Quand le vivant sera-t-il considéré autrement qu’une machine, une machine maîtrisable de surcroît ?
i Eric Meunier, « Des usines de production bien discrètes », Inf’OGM, le journal, n°174, janvier-mars 2024.
ii Un nutriment ou élément nutritif est une molécule organique ou minérale contenue dans les aliments et assimilable par l’organisme.

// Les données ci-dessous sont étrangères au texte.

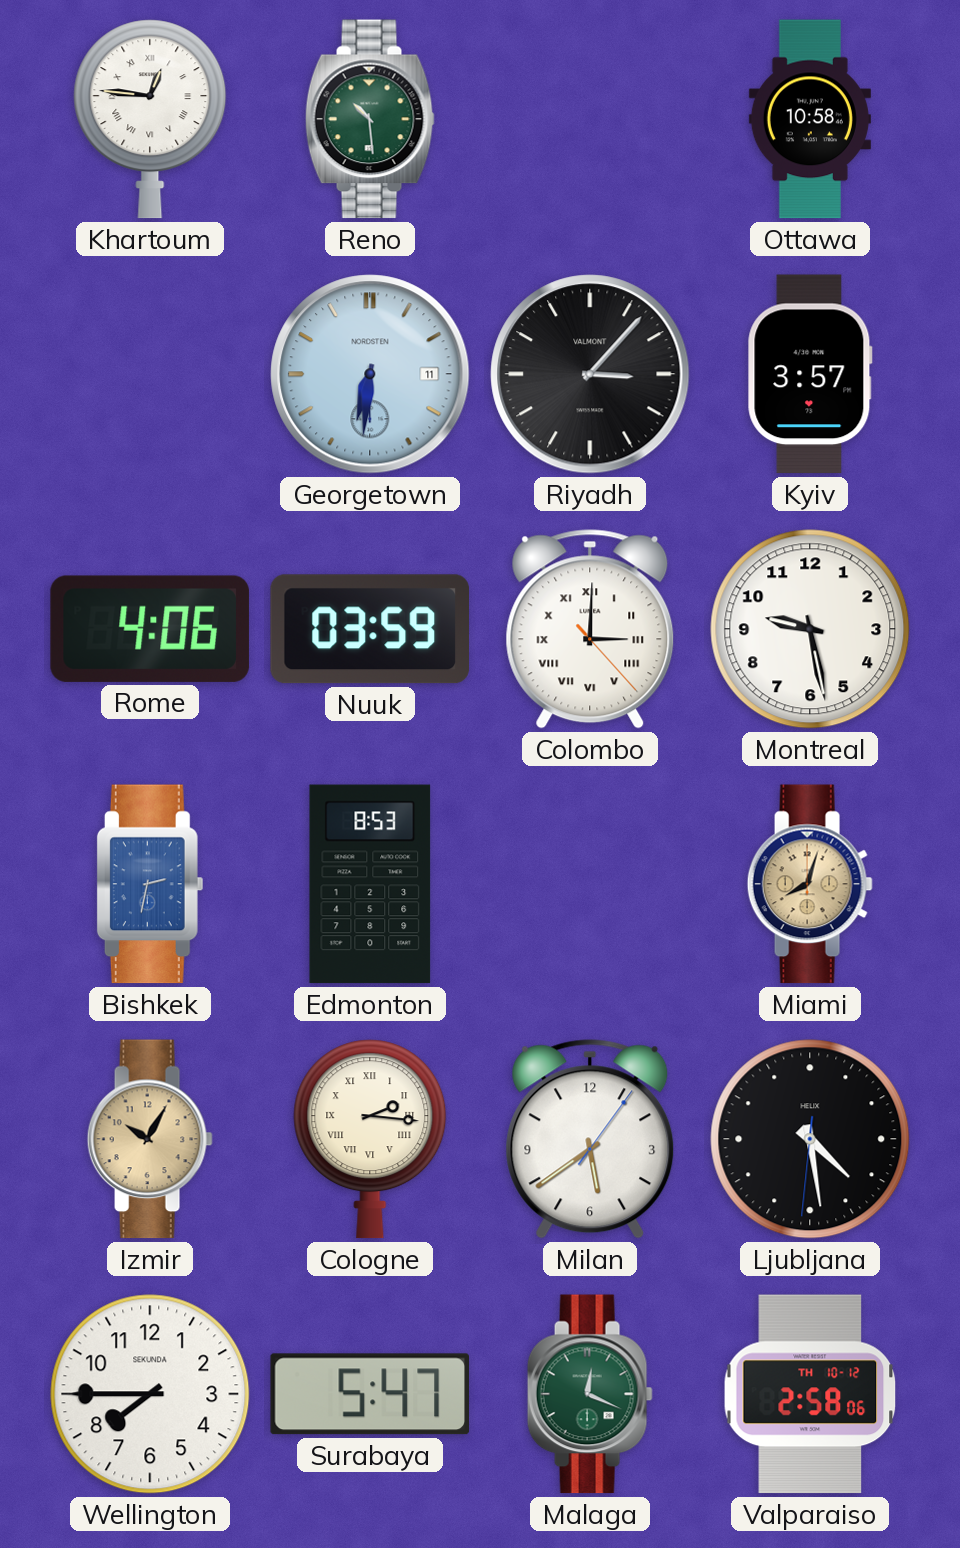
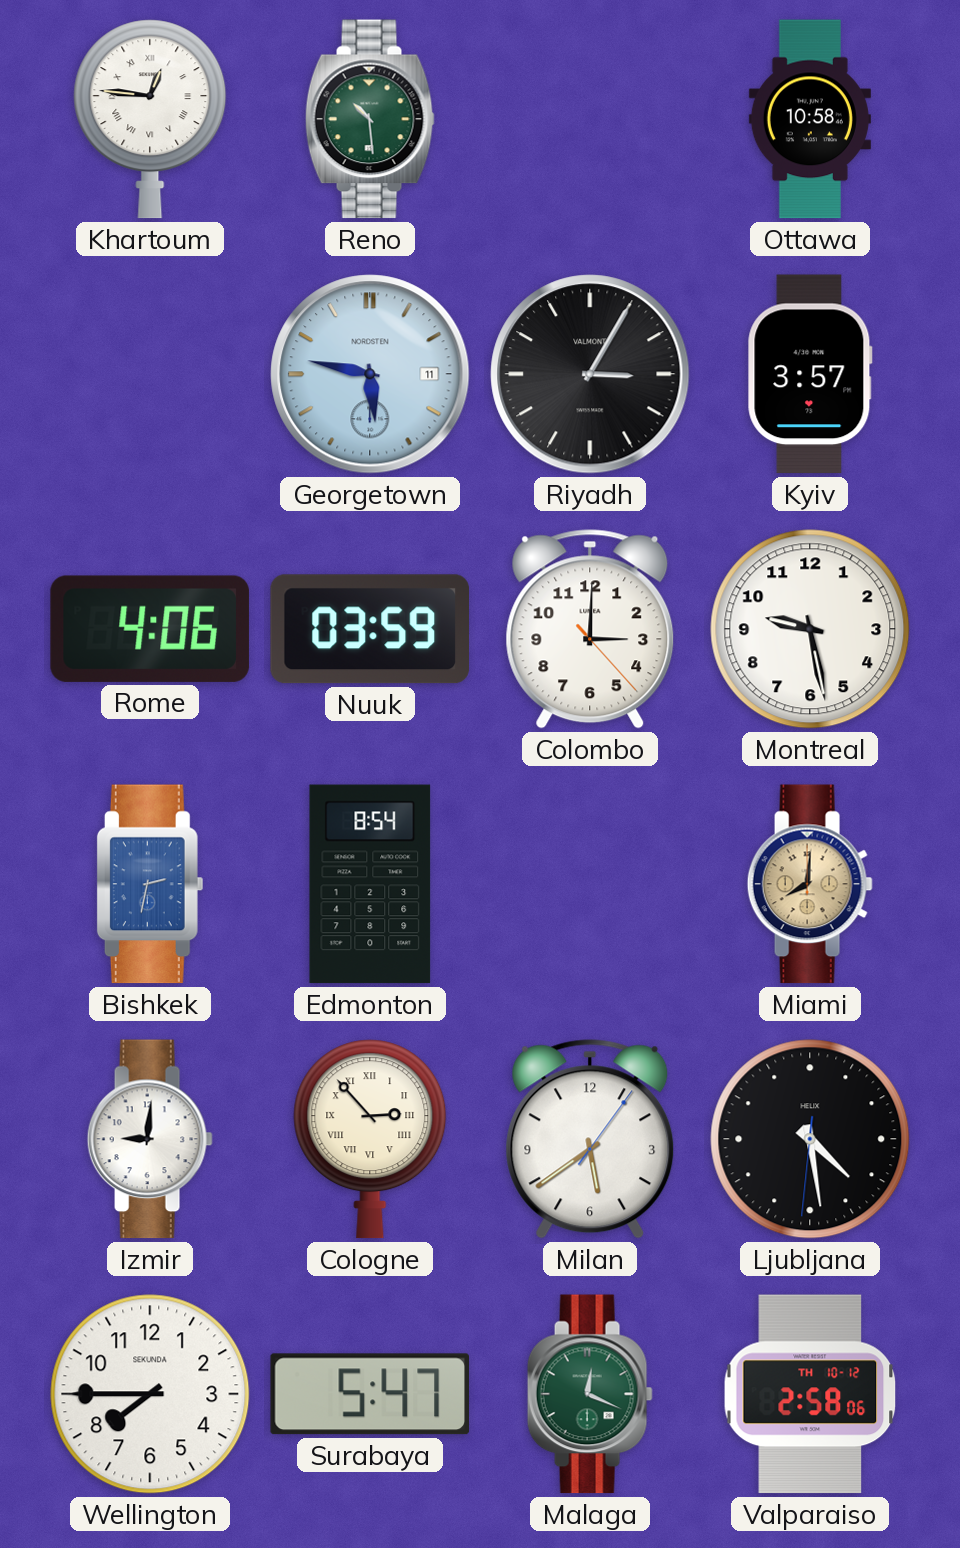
Georgetown: 6:31 -> 5:47
Riyadh: 3:07 -> 3:05
Colombo numerals: Roman -> Arabic
Edmonton: 8:53 -> 8:54
Miami: 8:03 -> 8:01
Izmir: 10:05 -> 9:01
Izmir dial: champagne -> white
Cologne: 2:16 -> 2:53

iii « Micro-organismes OGM, l’offensive cachée », Inf’OGM, le journal, n°174, janvier-mars 2024.
Eric Meunier, « La proposition de déréglementation des OGM de la Commission européenne inclut des micro-organismes OGM », Inf’OGM, 11 mars 2025.
iv « Agroalimentaire : du lait et de la viande sans vache », Sciences et avenir, 3 mai 2025.
v Académie des technologies, « L’avenir des protéines alternatives », 21 juillet 2023.
vi « Agroalimentaire : du lait et de la viande sans vache », Sciences et avenir, 3 mai 2025.
vii Sharon Wrobel, « La FDA autorise Imagindairy à produire des protéines laitières non-animales », The Times of Israël, 5 janvier 2024.
viii Yves Le Loir, « Les fermentations : des savoir-faire traditionnels et empiriques aux procédés maitrisés, porteurs d’innovations », Inrae, Lamballe, France, février 2024.
ix Un aliment est dit nouveau s’il n’a pas été consommé de manière significative avant mai 1997 (source : Anses).
x Anses, « Que sont les nouveaux aliments et ingrédients alimentaires (novel foods) ? », 6 juillet 2020.
xi « Agroalimentaire : du lait et de la viande sans vache », Sciences et avenir, 3 mai 2025.
xii Amelie Dereuder, « Fermentation de précision : Bon Vivant change de nom et s’attaque au marché américain », Process alimentaire, 12 mai 2025.
Standing ovation, « Advanced Casein® ».
xiii A titre d’exemple de contamination :
Eric Meunier, « Vitamine B2 : contamination en cours par une bactérie transgénique », Inf’OGM, 7 décembre 2018.
xiv « Agroalimentaire : du lait et de la viande sans vache », Sciences et avenir, 3 mai 2025.